Data extracted from a collection
------------------------------------------------
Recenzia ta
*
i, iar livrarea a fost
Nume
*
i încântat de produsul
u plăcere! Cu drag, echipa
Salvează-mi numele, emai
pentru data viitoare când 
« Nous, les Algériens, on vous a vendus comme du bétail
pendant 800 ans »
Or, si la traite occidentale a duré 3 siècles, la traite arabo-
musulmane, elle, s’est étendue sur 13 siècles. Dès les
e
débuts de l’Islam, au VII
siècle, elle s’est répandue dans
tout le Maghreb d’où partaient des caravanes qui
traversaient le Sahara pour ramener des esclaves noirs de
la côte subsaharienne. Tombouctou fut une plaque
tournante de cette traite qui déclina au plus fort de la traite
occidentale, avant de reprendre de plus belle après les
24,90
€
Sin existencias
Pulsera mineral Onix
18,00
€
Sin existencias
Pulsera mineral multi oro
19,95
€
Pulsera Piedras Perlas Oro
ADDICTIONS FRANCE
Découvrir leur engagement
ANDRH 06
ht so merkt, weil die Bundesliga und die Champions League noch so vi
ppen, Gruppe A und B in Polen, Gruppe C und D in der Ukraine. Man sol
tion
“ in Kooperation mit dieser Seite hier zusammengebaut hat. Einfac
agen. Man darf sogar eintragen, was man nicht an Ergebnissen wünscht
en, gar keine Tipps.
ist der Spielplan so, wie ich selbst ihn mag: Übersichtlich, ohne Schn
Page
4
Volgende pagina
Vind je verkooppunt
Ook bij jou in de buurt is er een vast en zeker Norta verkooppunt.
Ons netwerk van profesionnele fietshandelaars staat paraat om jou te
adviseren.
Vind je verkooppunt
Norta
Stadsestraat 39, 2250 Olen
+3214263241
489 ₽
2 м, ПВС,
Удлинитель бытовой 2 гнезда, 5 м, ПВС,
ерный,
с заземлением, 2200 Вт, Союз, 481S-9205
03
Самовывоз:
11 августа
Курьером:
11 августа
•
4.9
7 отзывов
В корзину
------------------------------------------------
- Exercise details -
Of the lines above, output exactly those from the line bearing "Salvează-mi numele, emai" through the line bearing "zusammengebaut hat. Einfac", inclusive.

- Solution to this task -
Salvează-mi numele, emai
pentru data viitoare când 
« Nous, les Algériens, on vous a vendus comme du bétail
pendant 800 ans »
Or, si la traite occidentale a duré 3 siècles, la traite arabo-
musulmane, elle, s’est étendue sur 13 siècles. Dès les
e
débuts de l’Islam, au VII
siècle, elle s’est répandue dans
tout le Maghreb d’où partaient des caravanes qui
traversaient le Sahara pour ramener des esclaves noirs de
la côte subsaharienne. Tombouctou fut une plaque
tournante de cette traite qui déclina au plus fort de la traite
occidentale, avant de reprendre de plus belle après les
24,90
€
Sin existencias
Pulsera mineral Onix
18,00
€
Sin existencias
Pulsera mineral multi oro
19,95
€
Pulsera Piedras Perlas Oro
ADDICTIONS FRANCE
Découvrir leur engagement
ANDRH 06
ht so merkt, weil die Bundesliga und die Champions League noch so vi
ppen, Gruppe A und B in Polen, Gruppe C und D in der Ukraine. Man sol
tion
“ in Kooperation mit dieser Seite hier zusammengebaut hat. Einfac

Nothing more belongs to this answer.